_Task goal_.
Give the records below again, exactly as they appear.

_Material provided_.
=== Section Start ===
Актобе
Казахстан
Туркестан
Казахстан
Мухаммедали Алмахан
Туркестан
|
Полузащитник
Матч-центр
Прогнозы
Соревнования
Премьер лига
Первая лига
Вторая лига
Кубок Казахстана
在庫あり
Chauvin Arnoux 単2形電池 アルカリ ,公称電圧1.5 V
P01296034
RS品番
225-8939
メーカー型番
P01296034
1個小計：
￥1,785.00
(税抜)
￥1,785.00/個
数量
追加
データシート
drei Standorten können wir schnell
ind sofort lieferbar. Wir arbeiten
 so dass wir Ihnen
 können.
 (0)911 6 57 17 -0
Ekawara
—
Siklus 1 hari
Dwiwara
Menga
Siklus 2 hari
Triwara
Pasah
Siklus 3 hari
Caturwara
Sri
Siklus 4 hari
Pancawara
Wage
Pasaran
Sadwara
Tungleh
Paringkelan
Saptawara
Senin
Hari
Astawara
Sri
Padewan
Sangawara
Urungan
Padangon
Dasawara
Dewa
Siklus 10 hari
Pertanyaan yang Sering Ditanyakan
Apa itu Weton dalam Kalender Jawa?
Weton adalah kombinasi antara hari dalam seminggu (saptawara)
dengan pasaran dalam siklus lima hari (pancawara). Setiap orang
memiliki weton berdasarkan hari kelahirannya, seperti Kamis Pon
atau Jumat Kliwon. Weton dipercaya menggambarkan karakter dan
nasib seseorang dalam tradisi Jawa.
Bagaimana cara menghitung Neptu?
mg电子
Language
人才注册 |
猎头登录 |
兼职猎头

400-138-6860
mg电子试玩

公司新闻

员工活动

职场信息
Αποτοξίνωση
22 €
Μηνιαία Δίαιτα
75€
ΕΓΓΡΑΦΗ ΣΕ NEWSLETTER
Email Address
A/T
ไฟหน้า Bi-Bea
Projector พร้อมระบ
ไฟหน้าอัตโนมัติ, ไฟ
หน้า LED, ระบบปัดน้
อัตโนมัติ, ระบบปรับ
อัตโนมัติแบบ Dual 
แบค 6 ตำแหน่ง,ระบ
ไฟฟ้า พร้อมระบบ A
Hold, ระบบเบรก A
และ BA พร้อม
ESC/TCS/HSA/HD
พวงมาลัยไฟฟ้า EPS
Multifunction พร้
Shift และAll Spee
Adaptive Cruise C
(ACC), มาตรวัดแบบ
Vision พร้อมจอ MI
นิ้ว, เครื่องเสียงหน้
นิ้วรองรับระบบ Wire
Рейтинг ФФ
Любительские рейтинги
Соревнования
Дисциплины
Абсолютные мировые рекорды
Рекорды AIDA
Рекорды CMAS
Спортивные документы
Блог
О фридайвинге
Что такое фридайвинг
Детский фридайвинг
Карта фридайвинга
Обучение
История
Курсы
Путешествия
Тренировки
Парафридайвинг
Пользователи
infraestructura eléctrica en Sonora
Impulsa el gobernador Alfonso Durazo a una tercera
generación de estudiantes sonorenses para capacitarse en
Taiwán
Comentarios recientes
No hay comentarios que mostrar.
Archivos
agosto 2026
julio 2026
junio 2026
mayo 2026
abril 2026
=== Section End ===
_Problem solution_.
Актобе
Казахстан
Туркестан
Казахстан
Мухаммедали Алмахан
Туркестан
|
Полузащитник
Матч-центр
Прогнозы
Соревнования
Премьер лига
Первая лига
Вторая лига
Кубок Казахстана
在庫あり
Chauvin Arnoux 単2形電池 アルカリ ,公称電圧1.5 V
P01296034
RS品番
225-8939
メーカー型番
P01296034
1個小計：
￥1,785.00
(税抜)
￥1,785.00/個
数量
追加
データシート
drei Standorten können wir schnell
ind sofort lieferbar. Wir arbeiten
 so dass wir Ihnen
 können.
 (0)911 6 57 17 -0
Ekawara
—
Siklus 1 hari
Dwiwara
Menga
Siklus 2 hari
Triwara
Pasah
Siklus 3 hari
Caturwara
Sri
Siklus 4 hari
Pancawara
Wage
Pasaran
Sadwara
Tungleh
Paringkelan
Saptawara
Senin
Hari
Astawara
Sri
Padewan
Sangawara
Urungan
Padangon
Dasawara
Dewa
Siklus 10 hari
Pertanyaan yang Sering Ditanyakan
Apa itu Weton dalam Kalender Jawa?
Weton adalah kombinasi antara hari dalam seminggu (saptawara)
dengan pasaran dalam siklus lima hari (pancawara). Setiap orang
memiliki weton berdasarkan hari kelahirannya, seperti Kamis Pon
atau Jumat Kliwon. Weton dipercaya menggambarkan karakter dan
nasib seseorang dalam tradisi Jawa.
Bagaimana cara menghitung Neptu?
mg电子
Language
人才注册 |
猎头登录 |
兼职猎头

400-138-6860
mg电子试玩

公司新闻

员工活动

职场信息
Αποτοξίνωση
22 €
Μηνιαία Δίαιτα
75€
ΕΓΓΡΑΦΗ ΣΕ NEWSLETTER
Email Address
A/T
ไฟหน้า Bi-Bea
Projector พร้อมระบ
ไฟหน้าอัตโนมัติ, ไฟ
หน้า LED, ระบบปัดน้
อัตโนมัติ, ระบบปรับ
อัตโนมัติแบบ Dual 
แบค 6 ตำแหน่ง,ระบ
ไฟฟ้า พร้อมระบบ A
Hold, ระบบเบรก A
และ BA พร้อม
ESC/TCS/HSA/HD
พวงมาลัยไฟฟ้า EPS
Multifunction พร้
Shift และAll Spee
Adaptive Cruise C
(ACC), มาตรวัดแบบ
Vision พร้อมจอ MI
นิ้ว, เครื่องเสียงหน้
นิ้วรองรับระบบ Wire
Рейтинг ФФ
Любительские рейтинги
Соревнования
Дисциплины
Абсолютные мировые рекорды
Рекорды AIDA
Рекорды CMAS
Спортивные документы
Блог
О фридайвинге
Что такое фридайвинг
Детский фридайвинг
Карта фридайвинга
Обучение
История
Курсы
Путешествия
Тренировки
Парафридайвинг
Пользователи
infraestructura eléctrica en Sonora
Impulsa el gobernador Alfonso Durazo a una tercera
generación de estudiantes sonorenses para capacitarse en
Taiwán
Comentarios recientes
No hay comentarios que mostrar.
Archivos
agosto 2026
julio 2026
junio 2026
mayo 2026
abril 2026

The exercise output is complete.